As a lifelong fan it was necessary to share my thoughts on the new Godzilla movie. It’s been ten years since the last REAL Godzilla movie. There’s a lot to cover!

HailtotheKingUpdates to the Franchise:

  • Appearance: Godzilla looks different but he’s still recognizable. He has the same low-center girth, thick body, long arms, spikey back, and upright posture. He looks more crocodilian now and more “naturalistic” since he didn’t have to be designed to contain an actor.
  • Symbolism: Through most of the Toho series Godzilla was Frankenstein’s monster, created by the arrogance of mankind’s science and now out of control.
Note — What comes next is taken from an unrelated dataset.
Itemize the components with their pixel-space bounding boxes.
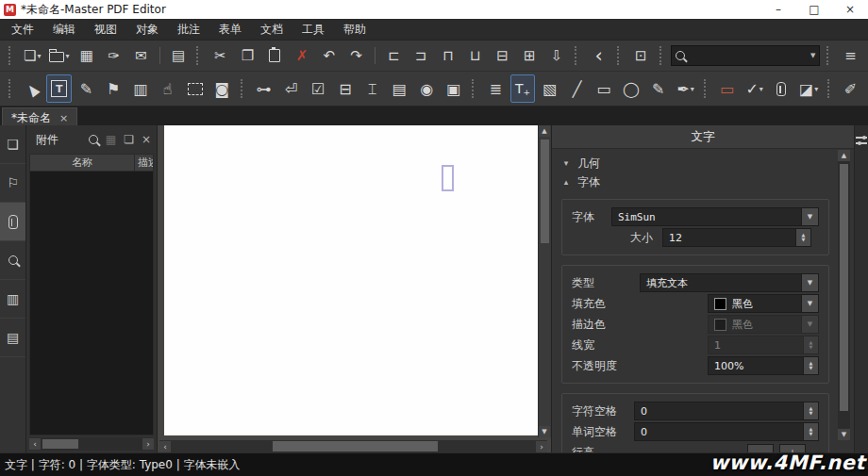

He now represents the power of nature, a force mankind has no hope to control and that can destroy us at will.
  • CGI: Ok…I give… CGI allowed Godzilla to have a different presence than the rubber suit Big G. The odds that we’ll ever see a guy in a costume playing him are low, but for CGI he did look and act like Godzilla and added some movement and dynamism impossible in Suitmation.

Plot/Characters:

  • New primordial monsters awaken and threaten the world in a fresh new way (the EMP field). Big G wakes up; I think just to defend his territory. Good update on Godzilla’s origin too. And how he relates to the “bomb tests” in the 50s.
  • James Rolfe at Cinemassacre declared he watches Godzilla movies to see monsters fighting and people talking. This film follows that mold. The people do plotting, explaining, and interacting. Sometimes they try to fight the monsters, which is typically laughable. The fighting is done by the monsters and is relatively spectacular.
  • How is Godzilla best used? If a Godzilla movie was Titanic Big G works best as either the ship or the iceberg. He is what drives the plot or he is what the plot crashed into. Try to make him a leading man and you get the goofball comedy Godzilla we had in the 70s. He can be fun in that role but it’s not the “King of the Monsters.” Here Godzilla is a little bit the ship and a little bit the iceberg. He’s used sparingly enough to retain his mystique, but often enough to keep the action up.
  • The human characters are good for what they are. Ford is driven from place to place for his family, running into monsters along the way. His wife and child are in the middle of monster central. Ford’s obsessed father is actually effective as exposition. And Dr Serizawa (nice nod to the 1954 film) is a good voice for Godzilla, explaining his motives (as he sees them). For people in a Godzilla movie they do quite well. I’ve definitely seen MUCH worse…

Monsters/Brawling:

  • The new Mutos are good, creepy monsters. They look a lot like other modern monsters, but the fact that Godzilla had two enemies evened the odds since he’s the “alpha predator.” Interesting tie in to both the consequences of nuclear power and humanity’s reliance on technology.
  • The monster fights are terrific, however brief. The older movies could be a lot of slow monster fighting in wide shots, but in this one the monsters tend to fight from the people’s perspective, which gives it a new element. Of course no one would complain for MORE monster fighting, but it was done well.  it also kept the movie fairly short by modern blockbuster standards.
  • Godzilla’s demeanor and ferocity are well-displayed. His roar sounds like “Voice of God Radio” that’s been tuned to high distortion and his Atomic Breath is like a neon supernova of death and both have enough elements of Toho G to retain continuity. Big approvals for both.
  • Best alliteration moment: Multiple Memorable Mothra Mentions!
  • Godzilla now wins the “Best Fatality Move Ever” competition.

Final thoughts:

Is it a perfect movie? No. The people sequences do go on and I would’ve traded about 15 minutes of human drama for 15 minutes of monster combat, but that is a tricky balance. Monsters fighting too much can become silly and cartoony, people talking too much becomes boring. This film did a pretty good job with the balance. This was Monster Movies Level 1010: Introduction to Godzilla. It did everything that made the Toho Godzilla movies great, and added some new film features, while always treating their source material with reverence and respect.  The only real complaint I had was the lack of the Toho Godzilla theme, which isn’t always a constant but it would’ve been nice to have the Big Guy arrive to the recognizable strains of earlier times.  Godzilla has changed, probably forever. Barring an unlikely Toho-produced Suitmation movie, Gareth Edwards’ film represents the future of the Godzilla, and though I’d welcome a return to Suit-zilla, if this has to be the future the future is bright. All other sci-fi/monster movies should really sit up to take notice and notes. To paraphrase Nas, the king is back; time to return the crown.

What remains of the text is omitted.